(Dataset records)
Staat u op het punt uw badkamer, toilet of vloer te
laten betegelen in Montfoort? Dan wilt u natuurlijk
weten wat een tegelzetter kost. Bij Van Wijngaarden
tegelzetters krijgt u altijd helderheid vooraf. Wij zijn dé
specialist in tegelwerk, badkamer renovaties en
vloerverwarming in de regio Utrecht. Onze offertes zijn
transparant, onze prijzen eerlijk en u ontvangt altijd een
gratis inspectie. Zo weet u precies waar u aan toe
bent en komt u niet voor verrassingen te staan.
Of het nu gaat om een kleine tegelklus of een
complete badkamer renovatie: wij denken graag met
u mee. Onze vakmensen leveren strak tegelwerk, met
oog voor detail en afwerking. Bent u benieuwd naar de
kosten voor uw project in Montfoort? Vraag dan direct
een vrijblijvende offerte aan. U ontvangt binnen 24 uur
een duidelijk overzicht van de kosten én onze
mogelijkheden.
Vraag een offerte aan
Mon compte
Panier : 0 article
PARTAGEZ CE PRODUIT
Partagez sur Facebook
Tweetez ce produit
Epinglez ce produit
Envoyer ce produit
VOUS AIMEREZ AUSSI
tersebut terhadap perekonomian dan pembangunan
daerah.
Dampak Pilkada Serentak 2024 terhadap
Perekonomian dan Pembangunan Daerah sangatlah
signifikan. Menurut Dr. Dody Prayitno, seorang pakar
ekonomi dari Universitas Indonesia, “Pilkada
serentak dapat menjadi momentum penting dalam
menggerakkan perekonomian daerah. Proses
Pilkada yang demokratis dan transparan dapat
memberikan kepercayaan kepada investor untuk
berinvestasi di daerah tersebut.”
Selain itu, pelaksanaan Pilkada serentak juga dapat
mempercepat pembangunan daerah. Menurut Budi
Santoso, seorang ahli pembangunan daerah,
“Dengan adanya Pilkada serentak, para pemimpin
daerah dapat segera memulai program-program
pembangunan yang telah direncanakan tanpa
==
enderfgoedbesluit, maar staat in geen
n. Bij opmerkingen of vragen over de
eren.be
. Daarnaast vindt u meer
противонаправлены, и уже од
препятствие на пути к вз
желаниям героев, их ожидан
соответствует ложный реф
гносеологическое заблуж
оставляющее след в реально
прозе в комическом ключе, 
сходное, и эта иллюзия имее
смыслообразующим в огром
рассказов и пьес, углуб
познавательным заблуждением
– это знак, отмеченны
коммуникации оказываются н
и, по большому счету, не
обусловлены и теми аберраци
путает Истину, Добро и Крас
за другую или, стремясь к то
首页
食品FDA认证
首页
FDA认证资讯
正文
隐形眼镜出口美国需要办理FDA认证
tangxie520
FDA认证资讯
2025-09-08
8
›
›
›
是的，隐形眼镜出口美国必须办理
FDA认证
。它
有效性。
---
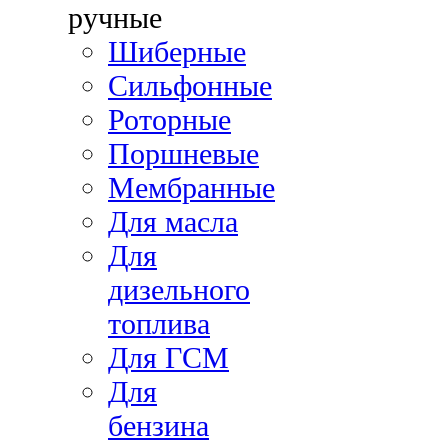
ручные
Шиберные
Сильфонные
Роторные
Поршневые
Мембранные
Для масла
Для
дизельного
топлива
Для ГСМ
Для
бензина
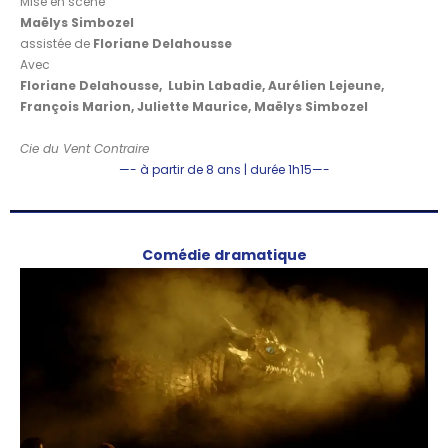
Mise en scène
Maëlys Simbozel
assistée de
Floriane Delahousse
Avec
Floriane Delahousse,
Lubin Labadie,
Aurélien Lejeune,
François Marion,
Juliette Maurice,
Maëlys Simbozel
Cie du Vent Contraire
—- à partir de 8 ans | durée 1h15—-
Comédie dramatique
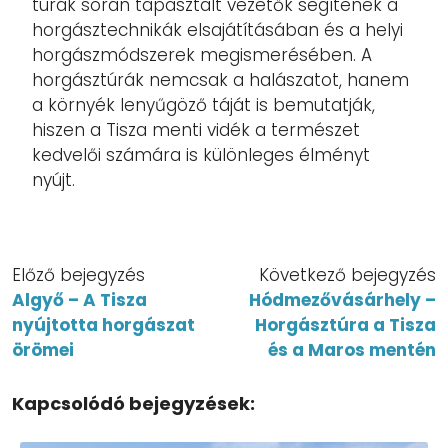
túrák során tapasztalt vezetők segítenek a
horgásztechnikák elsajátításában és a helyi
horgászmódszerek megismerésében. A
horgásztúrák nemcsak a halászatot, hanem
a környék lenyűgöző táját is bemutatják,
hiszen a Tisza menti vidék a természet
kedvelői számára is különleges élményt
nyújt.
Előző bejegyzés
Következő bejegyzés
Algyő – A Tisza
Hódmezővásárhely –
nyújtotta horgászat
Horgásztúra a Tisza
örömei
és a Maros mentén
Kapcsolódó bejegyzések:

(Prompt) Copy the stretch of the records above that runs from the line with "Staat u op het" through the line with "tegelzetters krijgt u". Both end lines belong in the copy, and nothing else does.

(Reply to the task)
Staat u op het punt uw badkamer, toilet of vloer te
laten betegelen in Montfoort? Dan wilt u natuurlijk
weten wat een tegelzetter kost. Bij Van Wijngaarden
tegelzetters krijgt u altijd helderheid vooraf. Wij zijn dé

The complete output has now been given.